General
Scenario General Description
Date – August 1, yyyy
The Threat – Intelligence agencies have intercepted (from a credible source) a terrorist organization’s communication regarding a general coordinated plan to use improvised explosive devices (IEDs) to detonate bombs at a major USA city’s sports arena during an event at an arena holding about 10,000 spectators:
Three to five suicide bombers strategically pre-position themselves around the arena. They detonate their bombs and self-destruct in order to guarantee mass panic and chaotic evacuation of the arena.
One or two large vehicle bombs (LVB) are placed in a parking facility near the entertainment complex.
Finally, expecting mass casualties, the adversary agents will detonate an additional series of devices in the lobby of the nearest hospital emergency room (ER).
Timeline – The communication states only a general timeline for the attack to be executed within the month of September. No specific date is identified.
Planning Considerations
Key Implications – Casualties (about 100 fatalities and 500 serious injuries) will result at all incident sites and will include civilians, emergency personnel, and the suicide bombers. The LVB detonation outside the venue will result in the largest number of fatalities and injuries due to the population density expected.
NOTE – Life in the city will not be disrupted and all planned public events are not to be cancelled at this time.
Module 2 SLP – DHS and Intelligence – Assignment (You are the City EM).
Use the Explosives Standoff Distance guidance to refine your venue and hospital protection plan. Using the maps and diagrams from SLP Module 1, indicate where you will place vehicle checkpoints and visitor screening locations to detect VBIEDs and Suicide Bombers attempting to infiltrate your security cordon.
Image provide by: DHS, N.D, Bomb Threat Standoff Card, Retrieved from https://wellspringinfo.com/wp-content/uploads/2017/05/bombThreatStandOffCard.png
While preparations are being made on the ground based on your plan in part 1, a meeting was convened by the State Governor with DHS officials and all the major city mayors, EM Director, and Chiefs from involved Law Enforcement, Fire and EMS agencies, and designated hospital leadership.
Prepare a list of points you would like to raise at the meeting to the Governor and the DHS officials pertaining to:
Equipment needs? From the State? From a Federal Agency? Example: Jersey Barriers? Explosive Portal Monitors? Vehicle X-ray Systems?

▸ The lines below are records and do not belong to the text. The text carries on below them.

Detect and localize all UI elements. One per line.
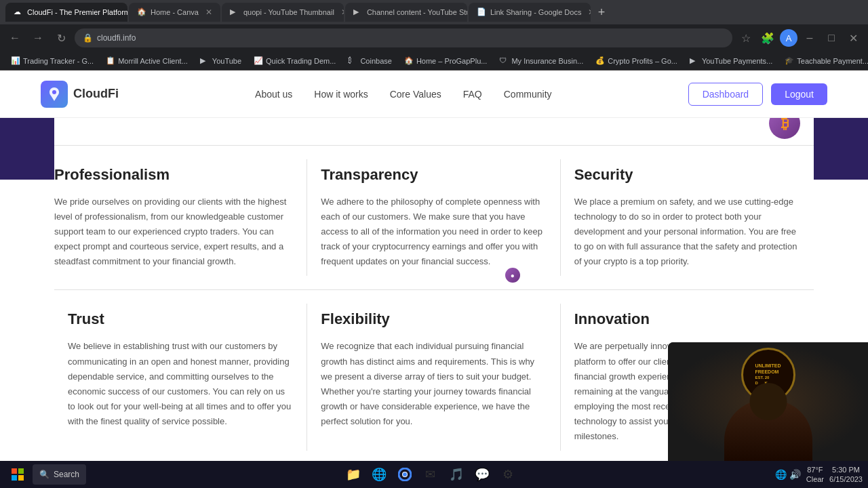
nav-community[interactable]: Community: [504, 89, 552, 100]
taskbar-file-explorer[interactable]: 📁: [341, 462, 366, 487]
tab-close-quopi[interactable]: ✕: [341, 7, 344, 17]
bookmark-trading-tracker[interactable]: 📊 Trading Tracker - G...: [5, 55, 99, 67]
site-header: CloudFi About us How it works Core Value…: [0, 70, 868, 118]
bitcoin-icon: ₿: [769, 118, 800, 139]
site-nav: About us How it works Core Values FAQ Co…: [255, 89, 551, 100]
taskbar-discord[interactable]: 💬: [470, 462, 494, 487]
bookmark-label-trading: Trading Tracker - G...: [23, 57, 94, 65]
bookmark-morrill[interactable]: 📋 Morrill Active Client...: [100, 55, 193, 67]
logout-button[interactable]: Logout: [771, 83, 827, 105]
tab-docs[interactable]: 📄 Link Sharing - Google Docs ✕: [469, 3, 591, 22]
tab-close-canva[interactable]: ✕: [205, 7, 212, 17]
close-button[interactable]: ✕: [844, 28, 863, 47]
address-bar[interactable]: 🔒 cloudfi.info: [75, 28, 732, 47]
bookmark-icon-trading: 📊: [11, 56, 20, 66]
taskbar-right: 🌐 🔊 87°F Clear 5:30 PM 6/15/2023: [775, 465, 863, 485]
dashboard-button[interactable]: Dashboard: [688, 83, 764, 106]
header-buttons: Dashboard Logout: [688, 83, 827, 106]
taskbar-time: 5:30 PM 6/15/2023: [829, 465, 863, 485]
bookmark-trading-dem[interactable]: 📈 Quick Trading Dem...: [248, 55, 341, 67]
bookmark-label-progap: Home – ProGapPlu...: [416, 57, 488, 65]
tab-channel[interactable]: ▶ Channel content - YouTube Stu... ✕: [345, 3, 467, 22]
nav-how-it-works[interactable]: How it works: [314, 89, 368, 100]
nav-core-values[interactable]: Core Values: [390, 89, 441, 100]
taskbar-sys-icons: 🌐 🔊: [775, 469, 801, 480]
tab-favicon-quopi: ▶: [230, 7, 239, 17]
profile-icon[interactable]: A: [780, 29, 797, 47]
taskbar-spotify[interactable]: 🎵: [444, 462, 469, 487]
tab-favicon-canva: 🏠: [137, 7, 146, 17]
bookmark-icon-insurance: 🛡: [499, 56, 509, 66]
bookmark-label-youtube: YouTube: [212, 57, 241, 65]
bookmark-label-insurance: My Insurance Busin...: [511, 57, 583, 65]
taskbar-mail[interactable]: ✉: [418, 462, 443, 487]
back-button[interactable]: ←: [5, 28, 24, 47]
value-transparency: Transparency We adhere to the philosophy…: [307, 146, 560, 289]
maximize-button[interactable]: □: [822, 28, 841, 47]
bookmark-crypto-profits[interactable]: 💰 Crypto Profits – Go...: [590, 55, 683, 67]
transparency-desc: We adhere to the philosophy of complete …: [321, 195, 547, 269]
forward-button[interactable]: →: [28, 28, 47, 47]
bookmark-label-crypto-profits: Crypto Profits – Go...: [608, 57, 677, 65]
taskbar: 🔍 Search 📁 🌐 ✉ 🎵 💬 ⚙ 🌐 🔊 87°F Clear 5:3: [0, 461, 868, 488]
logo-area: CloudFi: [41, 81, 119, 108]
tab-quopi[interactable]: ▶ quopi - YouTube Thumbnail ✕: [222, 3, 344, 22]
bookmark-insurance[interactable]: 🛡 My Insurance Busin...: [494, 55, 589, 67]
new-tab-button[interactable]: +: [592, 3, 611, 22]
star-icon[interactable]: ☆: [736, 28, 755, 47]
bookmark-icon-yt-payments: ▶: [690, 56, 699, 66]
svg-rect-6: [18, 475, 24, 481]
minimize-button[interactable]: –: [800, 28, 819, 47]
value-trust: Trust We believe in establishing trust w…: [54, 290, 307, 461]
tab-favicon-docs: 📄: [477, 7, 486, 17]
taskbar-settings[interactable]: ⚙: [496, 462, 520, 487]
bookmark-icon-morrill: 📋: [106, 56, 115, 66]
values-grid-top: Professionalism We pride ourselves on pr…: [54, 146, 814, 289]
flexibility-desc: We recognize that each individual pursui…: [321, 339, 547, 429]
svg-rect-3: [12, 468, 17, 474]
tab-favicon-channel: ▶: [353, 7, 363, 17]
volume-icon: 🔊: [789, 469, 801, 480]
taskbar-edge[interactable]: 🌐: [367, 462, 391, 487]
trust-desc: We believe in establishing trust with ou…: [68, 339, 294, 429]
search-icon: 🔍: [39, 470, 50, 479]
webcam-inner: UNLIMITEDFREEDOMEST. 20D K: [668, 342, 868, 461]
webcam-overlay: UNLIMITEDFREEDOMEST. 20D K: [668, 342, 868, 461]
extension-icon[interactable]: 🧩: [758, 28, 777, 47]
tab-label-quopi: quopi - YouTube Thumbnail: [243, 8, 334, 16]
tab-close-docs[interactable]: ✕: [588, 7, 590, 17]
bookmark-label-trading-dem: Quick Trading Dem...: [266, 57, 336, 65]
tab-label-channel: Channel content - YouTube Stu...: [367, 8, 467, 16]
bookmark-youtube[interactable]: ▶ YouTube: [195, 55, 247, 67]
bookmark-label-coinbase: Coinbase: [360, 57, 391, 65]
bookmark-coinbase[interactable]: ₿ Coinbase: [342, 55, 397, 67]
nav-faq[interactable]: FAQ: [463, 89, 482, 100]
value-professionalism: Professionalism We pride ourselves on pr…: [54, 146, 307, 289]
bookmark-icon-progap: 🏠: [404, 56, 414, 66]
bookmark-label-yt-payments: YouTube Payments...: [702, 57, 772, 65]
taskbar-search[interactable]: 🔍 Search: [33, 464, 86, 485]
start-button[interactable]: [5, 462, 30, 487]
innovation-title: Innovation: [574, 310, 773, 328]
bookmark-icon-crypto-profits: 💰: [595, 56, 605, 66]
tab-cloudfi[interactable]: ☁ CloudFi - The Premier Platform ... ✕: [5, 3, 127, 22]
clock-time: 5:30 PM: [829, 465, 863, 474]
taskbar-chrome[interactable]: [393, 462, 417, 487]
browser-chrome: ☁ CloudFi - The Premier Platform ... ✕ 🏠…: [0, 0, 868, 70]
taskbar-weather: 87°F Clear: [806, 465, 824, 485]
weather-condition: Clear: [806, 474, 824, 484]
address-bar-row: ← → ↻ 🔒 cloudfi.info ☆ 🧩 A – □ ✕: [0, 24, 868, 52]
tab-canva[interactable]: 🏠 Home - Canva ✕: [129, 3, 220, 22]
reload-button[interactable]: ↻: [52, 28, 71, 47]
bookmark-icon-coinbase: ₿: [348, 56, 357, 66]
taskbar-center-icons: 📁 🌐 ✉ 🎵 💬 ⚙: [341, 462, 520, 487]
main-area: ₿ Professionalism We pride ourselves on …: [0, 118, 868, 461]
svg-point-9: [403, 472, 407, 476]
bookmark-yt-payments[interactable]: ▶ YouTube Payments...: [684, 55, 778, 67]
svg-rect-4: [18, 468, 24, 474]
bookmark-progap[interactable]: 🏠 Home – ProGapPlu...: [399, 55, 493, 67]
bookmark-icon-trading-dem: 📈: [254, 56, 263, 66]
bookmark-teachable[interactable]: 🎓 Teachable Payment...: [779, 55, 868, 67]
nav-about[interactable]: About us: [255, 89, 292, 100]
bookmark-icon-teachable: 🎓: [785, 56, 794, 66]
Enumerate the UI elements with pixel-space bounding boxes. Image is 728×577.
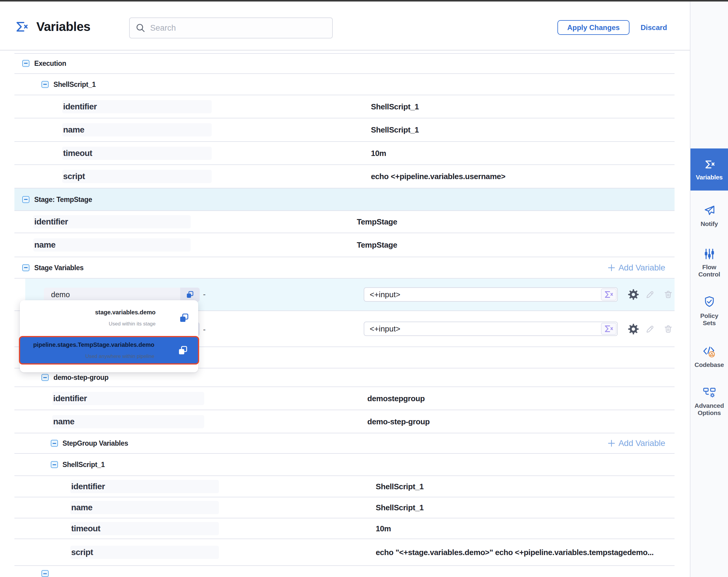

Special Team Needs? SWAT? Bomb Squads or Canines?
Need for National Guard support. You must be very specific in describing what mission or tasks you want the National Guard to assist with (i.e., Medical Trauma Teams to augment local Fire and EMS units for 2 days, security for vendor and visitor entrances to the venue and hospital for 2 days, etc).
Intelligence updates. Frequency of reports? Law Enforcement procedures for updating key players?
Shared information about preparations and plans conducted by other ICs across the nation.
What measures should be taken at major ports of entry (airports, sea ports, land crossings)? What agencies should be requested for this type of assistance?
Other.
Note – Be specific to your state/city and venue needs and characteristics.
Assignments should be 3-5 pages double-spaced, not counting the cover or reference page. Paper format: (a) Cover page, (b) Header, (c) Body. Submit your assignment by the last day of this module.
Relevance—All content is connected to the question.
Precision—Specific question is addressed. Statements, facts, and statistics are specific and accurate.
Depth of discussion—Present and integrate points that lead to deeper issues.
Breadth—Multiple perspectives and references, multiple issues/factors considered.
Evidence—Points are well-supported with facts, statistics and references.
Logic—Presented discussion makes sense; conclusions are logically supported by premises, statements, or factual information.
Clarity—Writing is concise, understandable, and contains sufficient detail or examples.
Objectivity—Avoids use of first person and subjective bias.
References—Sources are listed at the end of the paper (APA style preferred).